Many of us react to the constrictions of a lifetime of tiers by over-asserting our egos, overstating our culture and bonafides. These are many of our colleagues, the difficult ones, the stubborn ones. The ones who aren’t work-brittle. These are also some of our more abusive coaches and teachers and directors, who don’t trust people below them in the influence pyramid to bring a useful perspective into their hermetic, “perfected” interpretation.
We’re warned not to be unlikeable. This is exponentially more fraught for singers who aren’t white, the very merit of whose existence and authority in classical music is constantly called into question and undermined. It’s constantly repeated to women: we’re plentiful and replaceable, and not special enough to be difficult. (4)

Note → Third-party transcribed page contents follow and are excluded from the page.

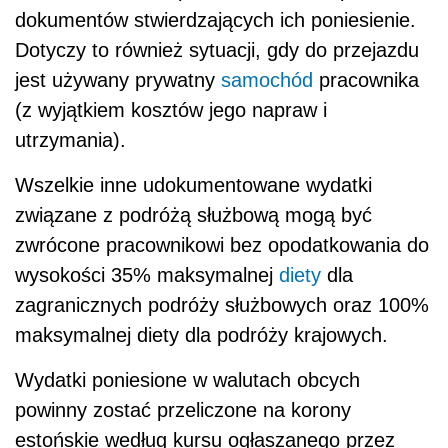
dokumentów stwierdzających ich poniesienie.
Dotyczy to również sytuacji, gdy do przejazdu
jest używany prywatny
samochód
pracownika
(z wyjątkiem kosztów jego napraw i
utrzymania).
Wszelkie inne udokumentowane wydatki
związane z podróżą służbową mogą być
zwrócone pracownikowi bez opodatkowania do
wysokości 35% maksymalnej
diety
dla
zagranicznych podróży służbowych oraz 100%
maksymalnej diety dla podróży krajowych.
Wydatki poniesione w walutach obcych
powinny zostać przeliczone na korony
estońskie według kursu ogłaszanego przez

Those of us passionate about music qua music, or even just work and industriousness, take this all to heart. Who wants to be a pompous, rigid ignoramus? And so we have to discover and shape the space, dynamic and changing, between stolidity and feeling, tradition and personality, receptiveness and subservience.
Notes:
You’ll notice the prevalence of the passive voice here.
“You can make any mistake… Once.”
A diva, let’s not forget, is a goddess. Her male counterpart, the divo, hasn't made it into pop songs and common English terminology, however.
Again, the boundary between “difficult” and “assertive” is a blurry and highly political one.